The heat, as was known and confirmed by these new data, affects the very elderly, the most vulnerable. And prolonged exposure to high temperatures can trigger what doctors call decompensations in the body (through different pathways) that can lead to both hospitalization and death (or both). Two different studies have estimated that in the hot summers of 2022 and 2023, more than 11,000 deaths each occurred as a result of the heat.

This is how heat deteriorates health

“The underlying mechanisms by which heat triggers adverse health outcomes remain unclear, but appear to be related to the way our body regulates its own temperature,” says Achebak. “In conditions of thermal stress, the body activates cutaneous vasodilation and sweat production to lose heat. Subsequent reactions can affect people differently depending on a number of factors, such as age, gender or pre-existing health conditions,” he adds.

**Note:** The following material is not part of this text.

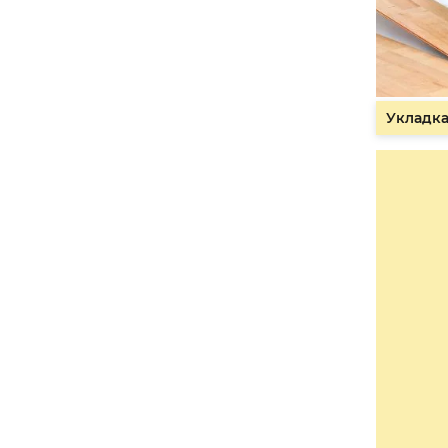
Укладка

The main causes of hospitalization have not been a surprise. In the case of obesity and metabolic disorders there are several reasons. “For example, in people with obesity, heat loss responses work less effectively as body fat acts as an insulator, making them more susceptible to heat disorders.”

The increase in hospital admissions for various kidney problems also makes a lot of sense. Older people do not usually feel thirsty until they are very close to dehydration. Those in weaker health are more likely to suffer kidney failure at these times. For this reason, doctors and authorities insist on drinking water when temperatures rise, even if there is no thirst.

The study “is of very good quality,” according to Dominic Royé, a climate health researcher at the Climate Research Foundation, who was not involved in it. In his opinion, it is important to continue knowing the effects of heat on health due to the increasingly frequent episodes of extreme high temperatures that are going to occur. “We are not aware of what is to come. In a world that warms by an average of two degrees, we will have extreme summers every two to five years, compared to the recent past of one in a hundred,” he says, citing research published in Nature in which he participated last year.